Please return all lines of the data below containing the string "metatehsnab".

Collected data
++++++++++++++++++++
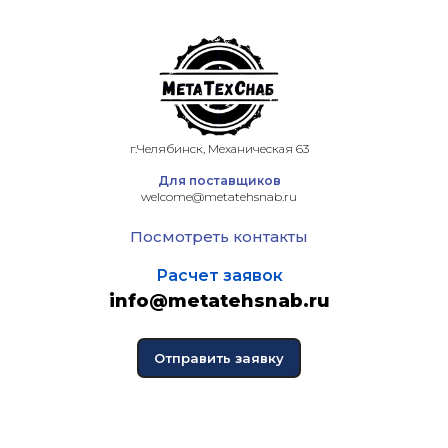
г.Челябинск, Механическая 63
Для поставщиков
welcome@metatehsnab.ru
Посмотреть контакты
Расчет заявок
info@metatehsnab.ru
Отправить заявку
++++++++++++++++++++
**Finished exercise**.
welcome@metatehsnab.ru
info@metatehsnab.ru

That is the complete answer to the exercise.